Systems and Operations Department
Considerations When Choosing a Password
How to Choose a Strong Password
Often times, choosing a strong password can be difficult for users. Below are some tips for choosing a strong password:
- • Your password must be at least 6 characters long. This is long enough to intimidate attackers in combination attacks called brute-force. Currently, the maximum password length on most Unix/Linux systems is eight characters. When you want to enter more characters, characters entered after the eighth character are ignored (For example, characters entered after the eighth character of the password “abN0rmaLbrAin” are ignored and accepted as “abN0rmaL”.)
- • A strong password is usually should consist of mixed upper and lower case letters, numbers, punctuation marks and at least 6 characters. Unfortunately, some users write down hard-to-remember passwords. As a result, your password is easily learned by other people. To avoid such a situation, do not write your password anywhere.
- • “License plate” rule: When you want to make the license plate number or any sentence a password, limit it to eight characters. For example: We can convert the sentence “I am making short sentences now” into a password like “IMShort2S”.

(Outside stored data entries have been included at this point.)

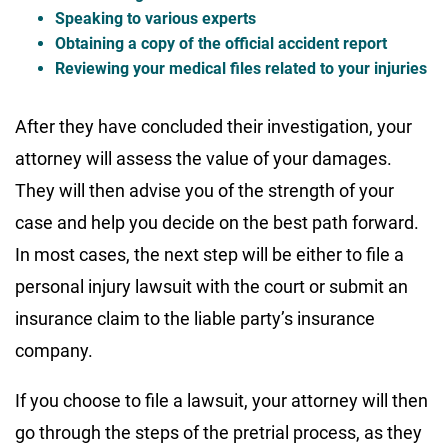
Speaking to various experts
Obtaining a copy of the official accident report
Reviewing your medical files related to your injuries
After they have concluded their investigation, your
attorney will assess the value of your damages.
They will then advise you of the strength of your
case and help you decide on the best path forward.
In most cases, the next step will be either to file a
personal injury lawsuit with the court or submit an
insurance claim to the liable party’s insurance
company.
If you choose to file a lawsuit, your attorney will then
go through the steps of the pretrial process, as they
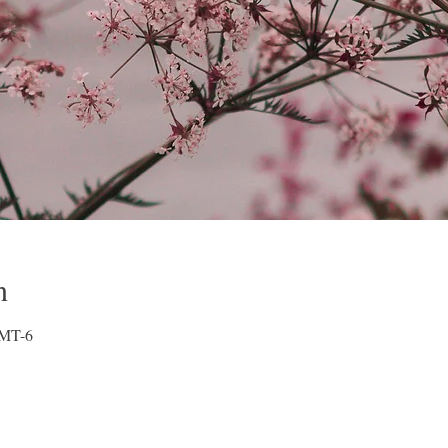
n
GMT-6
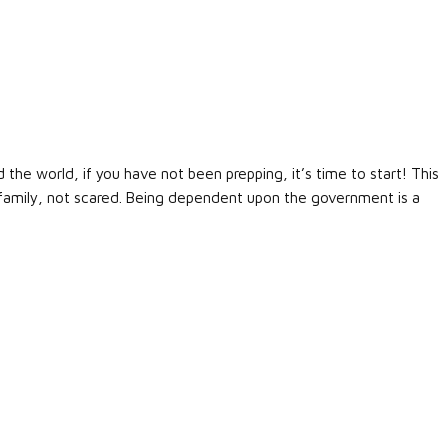
d the world, if you have not been prepping, it’s time to start! This
r family, not scared. Being dependent upon the government is a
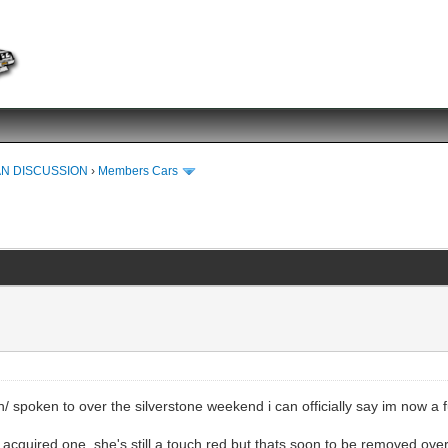
N DISCUSSION
›
Members Cars
n/ spoken to over the silverstone weekend i can officially say im now a
y acquired one, she's still a touch red but thats soon to be removed over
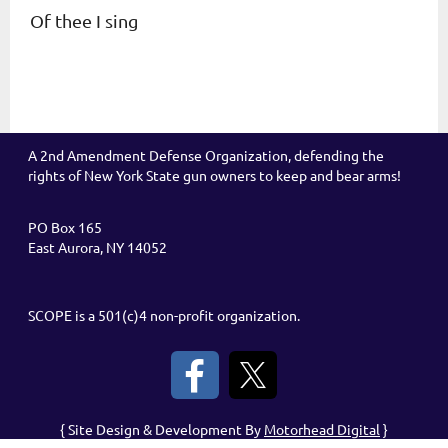
Of thee I sing
A 2nd Amendment Defense Organization, defending the
rights of New York State gun owners to keep and bear arms!
PO Box 165
East Aurora, NY 14052
SCOPE is a 501(c)4 non-profit organization.
{ Site Design & Development By
Motorhead Digital
}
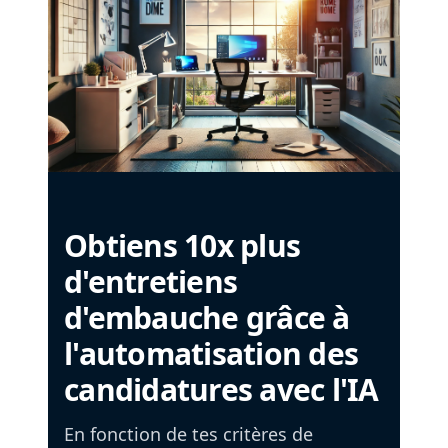
Obtiens 10x plus
d'entretiens
d'embauche grâce à
l'automatisation des
candidatures avec l'IA
En fonction de tes critères de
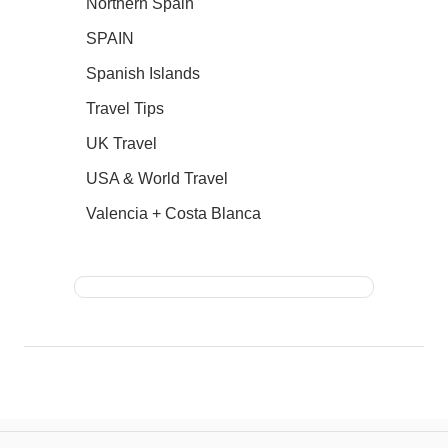
Northern Spain
SPAIN
Spanish Islands
Travel Tips
UK Travel
USA & World Travel
Valencia + Costa Blanca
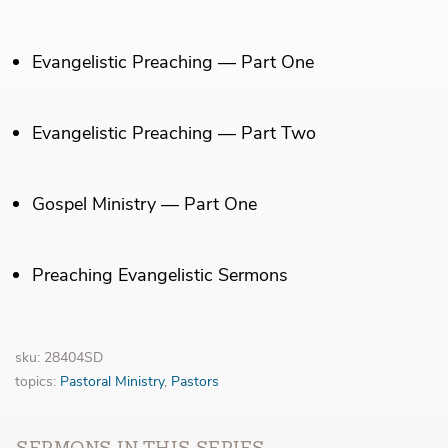
Evangelistic Preaching — Part One
Evangelistic Preaching — Part Two
Gospel Ministry — Part One
Preaching Evangelistic Sermons
sku: 28404SD
topics:
Pastoral Ministry
,
Pastors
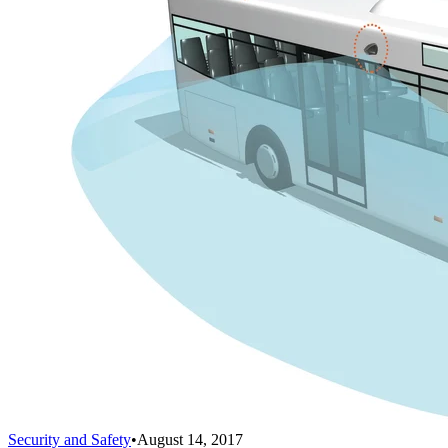
Security and Safety
•
August 14, 2017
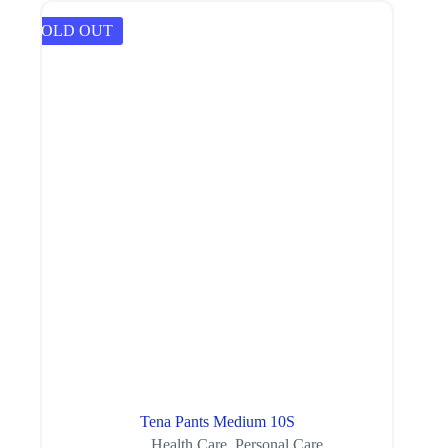
SOLD OUT
Tena Pants Medium 10S
Health Care
,
Personal Care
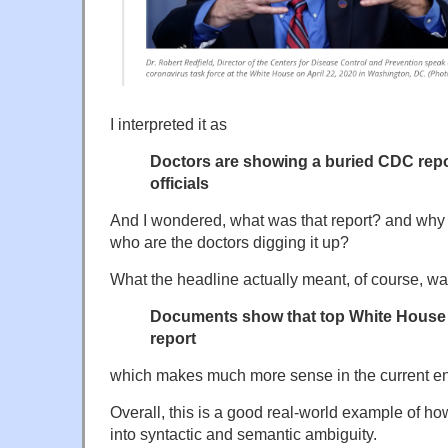
I interpreted it as
Doctors are showing a buried CDC repo
officials
And I wondered, what was that report? and why
who are the doctors digging it up?
What the headline actually meant, of course, w
Documents show that top White House o
report
which makes much more sense in the current e
Overall, this is a good real-world example of ho
into syntactic and semantic ambiguity.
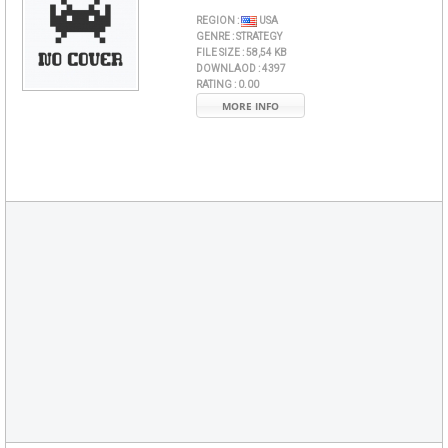
REGION :
USA
GENRE :
STRATEGY
FILE SIZE :
58,54 KB
DOWNLAOD :
4397
RATING :
0.00
MORE INFO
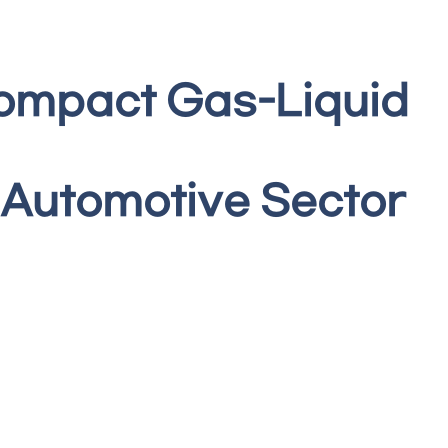
Compact Gas-Liquid
 Automotive Sector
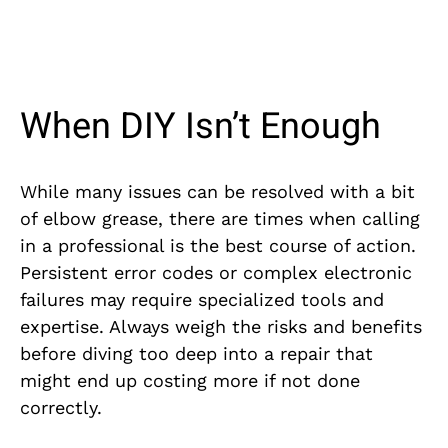
When DIY Isn’t Enough
While many issues can be resolved with a bit
of elbow grease, there are times when calling
in a professional is the best course of action.
Persistent error codes or complex electronic
failures may require specialized tools and
expertise. Always weigh the risks and benefits
before diving too deep into a repair that
might end up costing more if not done
correctly.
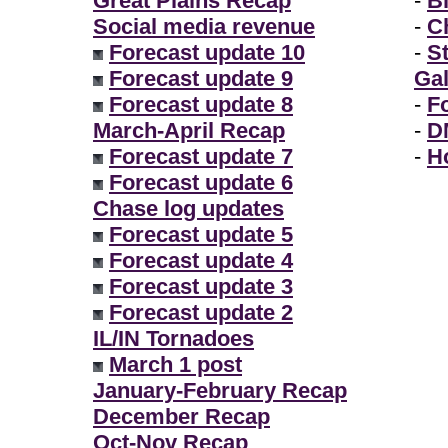
Great Plains Recap
-
B
Social media revenue
-
Ch
Forecast update 10
-
S
Forecast update 9
Gal
Forecast update 8
-
F
March-April Recap
-
D
Forecast update 7
-
H
Forecast update 6
Chase log updates
Forecast update 5
Forecast update 4
Forecast update 3
Forecast update 2
IL/IN Tornadoes
March 1 post
January-February Recap
December Recap
Oct-Nov Recap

- • By separating a word with punctuation marks (For example: “vega%tarian”) You can take the first-second or last character of any sentence, create a new word and use it as a password. For example: You can form the word “ycagwyw” by taking the first letters of the words in the sentence “You can't always get what you want”. You can add a capital letter and a number or two and create a password that is very difficult to crack, like “yCag5wyw”.
- • You can make it harder to crack your password by intentionally making a few typos (For example, “Protect” --> “Port7cet”).
You can create a strong password using at least a few of the above techniques. One of the best passwords is the one chosen in a way that no one but you can understand and is completely confusing to others.
Passwords That Shouldn't Be Used
Types of passwords that password crackers can easily get:
Abbreviations, planet names, terms, cartoon characters, character models, machine names, famous names, boys and girls names, movie names, numbers, short sentences, place names, sci-fi, songs, sports, surnames…
- • Words found in the dictionary
- • Words found in any dictionary (Foreign language, Medical terms, etc.)
- • Your User name
- • Your Name-Last Name
- • Your Spouse’s Name
- • Someone's first name, last name (password crackers may not know your mother's maiden name, or the name of any of your relatives. But from a list of 100,000 names, it's enough to try each one of them.)
- • Password crackers have wordlists that they use to crack passwords. These lists contain passwords that many people use. Some of those are:
- o Passwords created by adding a single character to the front/end of any word in the word group above (“8dinner”, “happy1”, 2unlimited1”).
- o In the past, it was recommended to replace some characters with similar numbers (eg 0 instead of o) as a good password creation technique, but nowadays this is no longer a good protection method with the development of password crackers' capabilities.
- o Popular passwords such as “foobar”, “xyzzy” and “qwerty” can be found in wordlists like regular words. Password crackers look for these words as well.